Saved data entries
+ + +

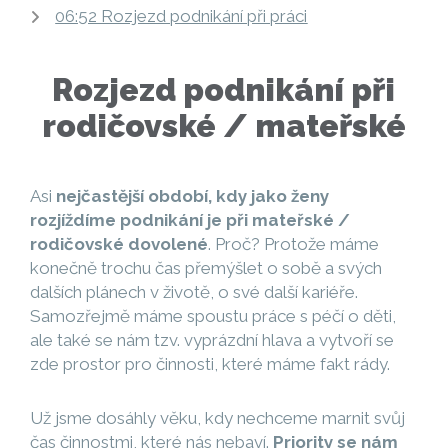
06:52 Rozjezd podnikání při práci
Rozjezd podnikání při
rodičovské / mateřské
Asi
nejčastější období, kdy jako ženy
rozjíždíme podnikání je při mateřské /
rodičovské dovolené
. Proč? Protože máme
konečně trochu čas přemýšlet o sobě a svých
dalších plánech v životě, o své další kariéře.
Samozřejmě máme spoustu práce s péčí o děti,
ale také se nám tzv. vyprázdní hlava a vytvoří se
zde prostor pro činnosti, které máme fakt rády.
Už jsme dosáhly věku, kdy nechceme marnit svůj
čas činnostmi, které nás nebaví.
Priority se nám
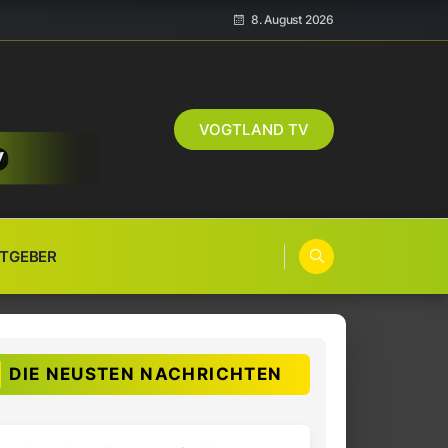
8. August 2026
VOGTLAND TV
TGEBER
DIE NEUSTEN NACHRICHTEN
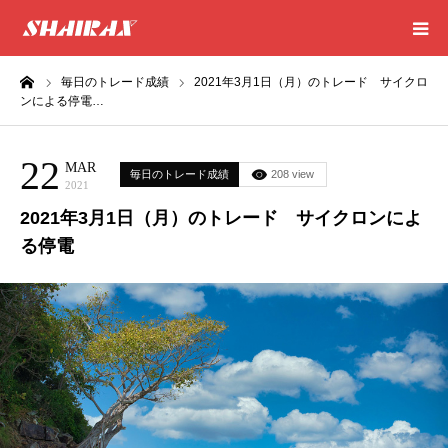
ーム
毎日のトレード成績
2021年3月1日（月）のトレード サイクロ
HOME
ンによる停電…
RESULT
22
MAR
毎日のトレード成績
208 view
2021
SUCCESS
2021年3月1日（月）のトレード サイクロンによ
る停電
CONSULTING
EXCEL SHEET
NEWS
CONTACT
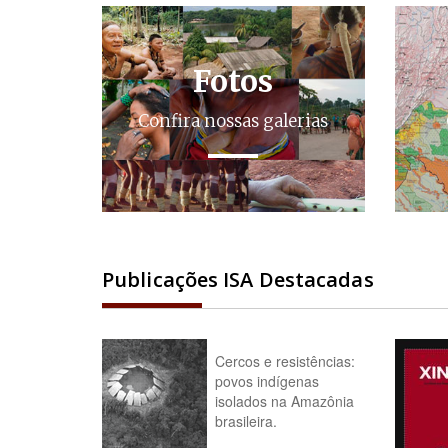
Fotos
Confira nossas galerias
Publicações ISA Destacadas
Cercos e resistências:
povos indígenas
isolados na Amazônia
brasileira.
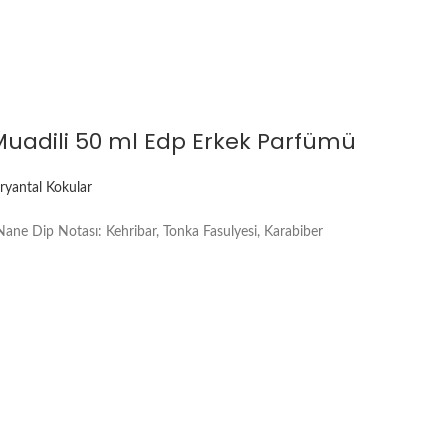
Muadili 50 ml Edp Erkek Parfümü
ryantal Kokular
Nane Dip Notası: Kehribar, Tonka Fasulyesi, Karabiber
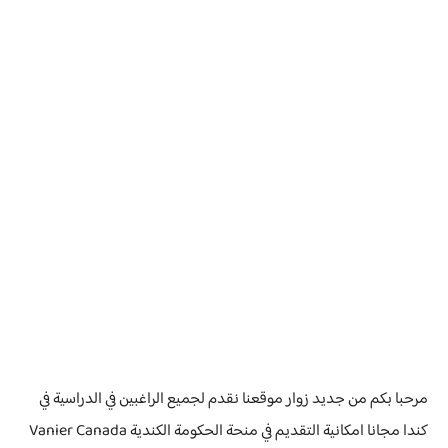
مرحبا بكم من جديد زوار موقعنا نقدم لجميع الراغبين في الدراسية في
كندا مجانا امكانية التقديم في منحة الحكومة الكندية Vanier Canada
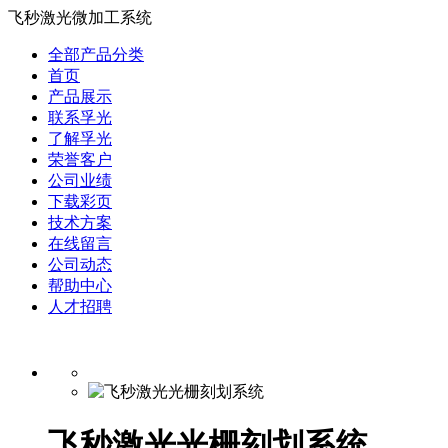
飞秒激光微加工系统
全部产品分类
首页
产品展示
联系孚光
了解孚光
荣誉客户
公司业绩
下载彩页
技术方案
在线留言
公司动态
帮助中心
人才招聘
飞秒激光光栅刻划系统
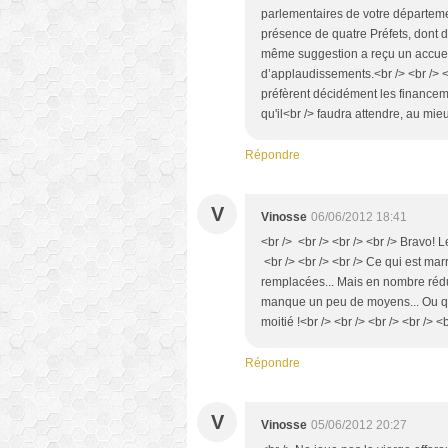
parlementaires de votre département
présence de quatre Préfets, dont d
même suggestion a reçu un accuei
d’applaudissements.<br /> <br /> <
préfèrent décidément les financem
qu'il<br /> faudra attendre, au mi
Répondre
V
Vinosse
06/06/2012 18:41
<br /> <br /> <br /> <br /> Bravo! Le
<br /> <br /> <br /> Ce qui est mar
remplacées... Mais en nombre réduit
manque un peu de moyens... Ou que 
moitié !<br /> <br /> <br /> <br /> <
Répondre
V
Vinosse
05/06/2012 20:27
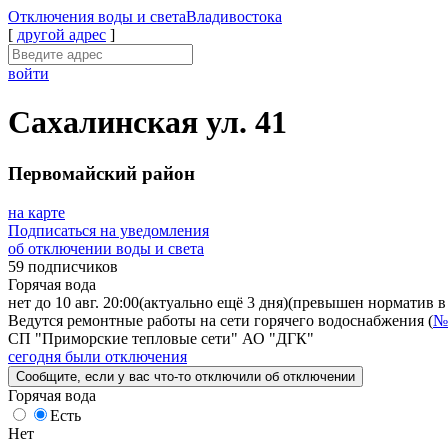
Отключения
воды и света
Владивостока
[
другой адрес
]
войти
Сахалинская ул. 41
Первомайский район
на карте
Подписаться на уведомления
об отключении воды и света
59 подписчиков
Горячая вода
нет до 10 авг. 20:00
(актуально ещё 3 дня)
(превышен норматив в 
Ведутся ремонтные работы на сети горячего водоснабжения (
№
СП "Приморские тепловые сети" АО "ДГК"
сегодня были отключения
Сообщите
, если у вас что-то отключили
об отключении
Горячая вода
Есть
Нет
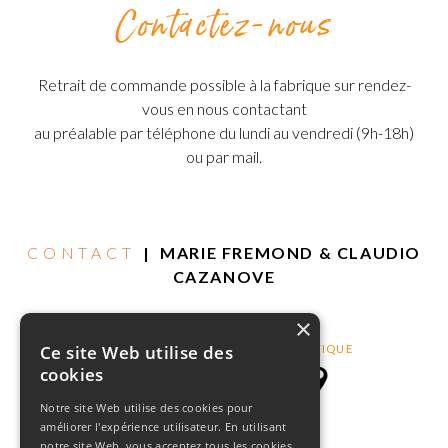
Contactez-nous
Retrait de commande possible à la fabrique sur rendez-
vous en nous contactant
au préalable par téléphone du lundi au vendredi (9h-18h)
ou par mail.
CONTACT
| MARIE FREMOND & CLAUDIO
CAZANOVE
×
Ce site Web utilise des
09 84 07 41 50
MAIL
BOUTIQUE
cookies
Notre site Web utilise des cookies pour
améliorer l'expérience utilisateur. En utilisant
notre site Web, vous acceptez tous les cookies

+ + +

- WHAT YOU ARE ASKED TO DO -
Say how many lines in the records hold the string "воды", please, and add no other words.

- OUTPUT -
2